Così, il neonato Fli vede la luce senza che ne siano ancora chiari i connotati. Ecco perché la parola d’ordine sembra essere quella di dire «destra». Persino uno come Granata vaga per il padiglione con la camicia nera e scherza: «Ma quale annacquamento nel Terzo polo? Se persino io mi vesto da fascista. Fascista di sinistra, certo. Ma fascista». Battute, ovvio. Di fatto il refrain resta quello di riconnotare a destra il Fli. Con estrema soddisfazione di Daniela Di Sotto, ex moglie di Fini, che si aggira per lo stand sotto braccio a Donato Lamorte. «Siamo alternativi alla sinistra», dice Urso. «Siamo destra repubblicana e legalitaria», ribatte Granata. «Fini sarà leader di una lista civica nazionale alternativa alla sinistra per dare un punto di riferimento nuovo alla destra italiana», giura Ronchi. «Il Fli nasce per battere la sinistra. Questo è il nostro obiettivo», sentenzia Bocchino, futuro coordinatore pro-tempore del partito (anticipazione che ha indispettito non pochi colonnelli del Fli).

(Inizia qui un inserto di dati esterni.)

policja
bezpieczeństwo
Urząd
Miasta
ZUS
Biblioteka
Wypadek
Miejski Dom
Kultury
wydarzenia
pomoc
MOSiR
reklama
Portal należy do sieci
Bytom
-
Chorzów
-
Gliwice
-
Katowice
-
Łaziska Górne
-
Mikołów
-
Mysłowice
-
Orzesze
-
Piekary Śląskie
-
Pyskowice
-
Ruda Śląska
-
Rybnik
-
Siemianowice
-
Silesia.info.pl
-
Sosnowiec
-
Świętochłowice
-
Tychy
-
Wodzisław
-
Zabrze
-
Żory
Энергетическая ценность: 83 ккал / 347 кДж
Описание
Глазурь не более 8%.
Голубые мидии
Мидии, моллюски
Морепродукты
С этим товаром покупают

Già, la destra. Tutti più o meno lo stesso messaggio. Forse accortisi che l’antiberlusconismo più feroce li ha resi strabici, i futuristi tirano il freno a mano sul Terzo polo e trasudano voglia di centrodestra, col terrore di essere scivolati troppo verso Vendola e Di Pietro. Di abbandonare l’odio nei confronti di Berlusconi, però, non se ne parla. Nel documento programmatico consegnato ai congressisti non mancano stoccate all’ex alleato, reo di «non aver fatto le riforme perché alimenta gli umori, insegue gli interessi invece di governare». E ancora: «Si è lasciato andare a una deriva populista che non cerca soluzioni ma capri espiatori per facili consensi». Poi le solite graffiate al Carroccio, «autentico motore della coalizione di governo».

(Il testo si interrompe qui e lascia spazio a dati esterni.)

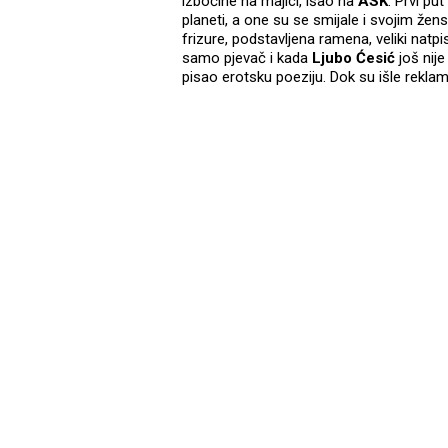
izbočine na majici, išao na
ASK
. Prvi pu
planeti, a one su se smijale i svojim že
frizure, podstavljena ramena, veliki natp
samo pjevač i kada
Ljubo Ćesić
još nije
pisao erotsku poeziju. Dok su išle reklam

Sulle alleanze future c’è mutismo ma lo spettro della Santa alleanza - da Fini a Vendola - s’aggira per il sonnacchioso padiglione. Tra uno sbadiglio e l’altro fila via il primo giorno di lavori senza un briciolo di pepe.

Neppure le poche parole di saluto pronunciate da Fini, che comizierà domani, riescono ad accendere la platea: «Getteremo un seme perché la primavera italiana possa diventare una bella realtà», dice. Tiepidi clap clap. Poi tutti a mangiare la porchetta e il pane di Altamura preparati dal cuoco di D’Alema, Vissani.